For the past few years I’ve enjoyed the spectacular autumn leaves in Tokyo by exploring the city’s many pristine parks but for the prior season I decided to head out of the metropolis to Okutama (奥多摩), a mountainous region located west along the Tama River.
Departing from Okutama Station (奥多摩駅), I followed the 10km Mukashi-michi (むかしみち) trail (meaning “old road”) heading towards Lake Okutama (奥多摩湖). The path is paved most of the way and is fairly easy-going with only a couple of steep sections at the beginning and end.
Walking downhill away from the station, you reach a crossroads with an information centre on the left where you can pick up a free route map. To reach the trailhead be sure to cross the bridge running parallel to the Tama River (not over it).

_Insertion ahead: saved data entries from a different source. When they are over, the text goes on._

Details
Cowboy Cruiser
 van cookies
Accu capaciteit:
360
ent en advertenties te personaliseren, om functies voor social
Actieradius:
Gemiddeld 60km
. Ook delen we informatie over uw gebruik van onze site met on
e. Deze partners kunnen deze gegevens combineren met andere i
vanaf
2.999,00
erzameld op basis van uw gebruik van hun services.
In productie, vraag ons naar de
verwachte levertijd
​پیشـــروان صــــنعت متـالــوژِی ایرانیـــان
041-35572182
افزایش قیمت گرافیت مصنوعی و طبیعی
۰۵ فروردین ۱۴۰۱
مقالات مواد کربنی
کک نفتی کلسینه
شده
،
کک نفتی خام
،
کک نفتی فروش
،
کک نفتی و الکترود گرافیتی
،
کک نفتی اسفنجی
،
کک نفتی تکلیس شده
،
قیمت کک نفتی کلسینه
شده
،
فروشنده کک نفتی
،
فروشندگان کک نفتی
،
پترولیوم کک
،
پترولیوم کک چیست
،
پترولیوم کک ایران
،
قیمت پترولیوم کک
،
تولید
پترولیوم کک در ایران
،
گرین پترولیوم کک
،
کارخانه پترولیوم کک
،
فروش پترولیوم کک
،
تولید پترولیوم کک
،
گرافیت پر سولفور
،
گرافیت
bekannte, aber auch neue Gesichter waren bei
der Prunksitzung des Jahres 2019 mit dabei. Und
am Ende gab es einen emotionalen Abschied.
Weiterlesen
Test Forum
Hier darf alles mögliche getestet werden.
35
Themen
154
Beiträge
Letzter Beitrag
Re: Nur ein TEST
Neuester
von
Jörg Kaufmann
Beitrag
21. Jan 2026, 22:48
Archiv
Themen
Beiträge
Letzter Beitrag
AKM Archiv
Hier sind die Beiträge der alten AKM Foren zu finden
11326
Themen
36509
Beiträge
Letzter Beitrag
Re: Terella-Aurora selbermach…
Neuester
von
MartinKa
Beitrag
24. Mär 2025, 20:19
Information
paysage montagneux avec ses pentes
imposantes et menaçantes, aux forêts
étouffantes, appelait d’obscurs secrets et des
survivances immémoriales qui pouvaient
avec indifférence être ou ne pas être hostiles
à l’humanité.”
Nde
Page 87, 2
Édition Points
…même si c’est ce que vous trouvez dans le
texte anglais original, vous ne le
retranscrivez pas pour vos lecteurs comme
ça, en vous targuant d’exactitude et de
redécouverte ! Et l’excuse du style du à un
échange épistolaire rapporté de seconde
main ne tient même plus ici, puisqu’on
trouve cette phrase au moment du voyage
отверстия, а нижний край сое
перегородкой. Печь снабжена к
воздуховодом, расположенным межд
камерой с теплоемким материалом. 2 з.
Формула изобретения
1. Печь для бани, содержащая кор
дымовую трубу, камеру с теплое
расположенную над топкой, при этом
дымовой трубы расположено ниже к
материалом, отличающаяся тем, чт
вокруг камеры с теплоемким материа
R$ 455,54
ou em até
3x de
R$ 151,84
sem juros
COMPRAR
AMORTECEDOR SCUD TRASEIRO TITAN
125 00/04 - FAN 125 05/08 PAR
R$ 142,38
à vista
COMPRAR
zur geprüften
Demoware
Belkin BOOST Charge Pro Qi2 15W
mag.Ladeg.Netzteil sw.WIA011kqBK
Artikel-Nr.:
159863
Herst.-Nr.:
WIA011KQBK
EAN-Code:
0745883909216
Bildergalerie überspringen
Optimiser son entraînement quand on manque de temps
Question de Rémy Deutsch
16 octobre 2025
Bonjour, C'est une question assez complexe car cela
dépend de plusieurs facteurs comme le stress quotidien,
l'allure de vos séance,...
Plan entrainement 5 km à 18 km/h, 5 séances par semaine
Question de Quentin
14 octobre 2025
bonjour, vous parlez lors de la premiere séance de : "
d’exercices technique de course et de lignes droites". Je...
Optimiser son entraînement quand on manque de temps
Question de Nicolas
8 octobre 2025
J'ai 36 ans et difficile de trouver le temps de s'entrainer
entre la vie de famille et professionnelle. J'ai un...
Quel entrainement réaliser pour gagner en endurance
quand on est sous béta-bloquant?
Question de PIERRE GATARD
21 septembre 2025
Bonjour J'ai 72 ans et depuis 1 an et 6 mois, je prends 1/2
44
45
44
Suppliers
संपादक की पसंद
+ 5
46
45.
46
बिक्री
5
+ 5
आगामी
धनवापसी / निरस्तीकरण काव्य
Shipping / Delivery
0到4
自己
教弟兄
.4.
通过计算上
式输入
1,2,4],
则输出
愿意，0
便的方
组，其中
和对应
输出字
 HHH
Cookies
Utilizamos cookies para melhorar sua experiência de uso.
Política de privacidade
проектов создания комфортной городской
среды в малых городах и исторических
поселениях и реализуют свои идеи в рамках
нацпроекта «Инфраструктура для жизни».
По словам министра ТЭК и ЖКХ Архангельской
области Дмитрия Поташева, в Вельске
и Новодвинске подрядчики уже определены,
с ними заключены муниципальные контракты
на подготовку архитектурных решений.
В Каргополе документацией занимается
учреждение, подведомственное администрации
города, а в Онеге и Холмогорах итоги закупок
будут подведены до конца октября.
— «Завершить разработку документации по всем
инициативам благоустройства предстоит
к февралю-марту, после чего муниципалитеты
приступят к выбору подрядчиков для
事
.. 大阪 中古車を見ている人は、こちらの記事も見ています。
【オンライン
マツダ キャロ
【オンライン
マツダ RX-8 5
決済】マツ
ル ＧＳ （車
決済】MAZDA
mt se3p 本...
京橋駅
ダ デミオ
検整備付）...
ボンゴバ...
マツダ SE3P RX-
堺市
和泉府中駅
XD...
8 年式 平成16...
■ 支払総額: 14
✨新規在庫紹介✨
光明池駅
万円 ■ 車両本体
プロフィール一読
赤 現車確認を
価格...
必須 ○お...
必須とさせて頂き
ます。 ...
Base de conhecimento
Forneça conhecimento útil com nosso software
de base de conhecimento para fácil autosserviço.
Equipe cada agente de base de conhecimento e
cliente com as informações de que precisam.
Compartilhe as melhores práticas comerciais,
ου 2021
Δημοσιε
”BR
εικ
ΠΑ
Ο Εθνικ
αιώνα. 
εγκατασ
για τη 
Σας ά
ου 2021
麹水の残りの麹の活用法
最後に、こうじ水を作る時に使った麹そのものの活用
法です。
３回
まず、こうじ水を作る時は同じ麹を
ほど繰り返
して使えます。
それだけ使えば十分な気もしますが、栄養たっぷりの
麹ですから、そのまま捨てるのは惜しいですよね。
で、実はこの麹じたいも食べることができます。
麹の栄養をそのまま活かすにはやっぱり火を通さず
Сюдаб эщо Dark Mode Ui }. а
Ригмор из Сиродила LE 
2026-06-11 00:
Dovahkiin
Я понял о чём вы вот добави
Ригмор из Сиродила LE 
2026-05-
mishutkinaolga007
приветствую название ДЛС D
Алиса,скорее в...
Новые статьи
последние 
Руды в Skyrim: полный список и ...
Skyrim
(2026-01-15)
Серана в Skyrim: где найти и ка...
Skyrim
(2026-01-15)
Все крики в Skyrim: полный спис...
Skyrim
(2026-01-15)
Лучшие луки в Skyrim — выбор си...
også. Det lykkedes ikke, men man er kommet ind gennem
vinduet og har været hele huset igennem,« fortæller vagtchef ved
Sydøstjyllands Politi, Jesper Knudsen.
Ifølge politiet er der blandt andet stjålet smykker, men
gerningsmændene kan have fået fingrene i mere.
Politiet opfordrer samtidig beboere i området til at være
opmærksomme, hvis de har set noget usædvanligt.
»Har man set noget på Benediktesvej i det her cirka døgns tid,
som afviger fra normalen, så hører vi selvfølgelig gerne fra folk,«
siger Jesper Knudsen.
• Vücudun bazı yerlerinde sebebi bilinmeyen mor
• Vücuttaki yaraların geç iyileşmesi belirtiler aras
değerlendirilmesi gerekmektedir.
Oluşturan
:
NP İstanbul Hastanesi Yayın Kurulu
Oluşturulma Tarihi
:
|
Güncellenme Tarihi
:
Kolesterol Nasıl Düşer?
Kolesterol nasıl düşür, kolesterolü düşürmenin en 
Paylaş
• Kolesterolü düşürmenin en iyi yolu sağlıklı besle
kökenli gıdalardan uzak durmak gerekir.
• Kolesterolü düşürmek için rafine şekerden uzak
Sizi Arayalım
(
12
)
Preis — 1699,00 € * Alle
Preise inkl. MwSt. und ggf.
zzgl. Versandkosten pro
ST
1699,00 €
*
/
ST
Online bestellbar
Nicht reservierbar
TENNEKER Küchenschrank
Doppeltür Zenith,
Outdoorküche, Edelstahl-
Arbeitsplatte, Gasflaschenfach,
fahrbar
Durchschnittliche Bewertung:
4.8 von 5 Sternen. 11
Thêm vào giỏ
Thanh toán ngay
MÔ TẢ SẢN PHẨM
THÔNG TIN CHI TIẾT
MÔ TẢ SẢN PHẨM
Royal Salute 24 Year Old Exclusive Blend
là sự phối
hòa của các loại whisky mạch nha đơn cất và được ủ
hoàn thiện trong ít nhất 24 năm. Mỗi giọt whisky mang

The first section of the trail runs alongside a disused railway track which was originally used to transport materials to build Ogouchi Dam (小河内ダム). I’d love to come back and explore this in more detail!
A small shrine is inset into the side of the road. The figure on the left looks a bit bored.
At various spots the view opens up, providing beautiful views over the valley and the river below.
The trail passes a number of old pastoral villages. Before the main road was built in 1945 there were many more tea houses and lodges to accommodate travellers. I especially liked this house with its neat piles of logs.
It was late November but I couldn’t quite work out if I’d missed the best of the autumn leaves or if I was a touch early.
More great views of the Tamagawa gorge from the very wobbly Shidaraku suspension bridge.
After hiking for almost four hours the enormous Ogōchi Dam and Lake Okutama come into view. With a 45km circumference, it would take a few days to walk around. Nearby is a visitor centre from where a frequent bus can be caught back to Okutama Station.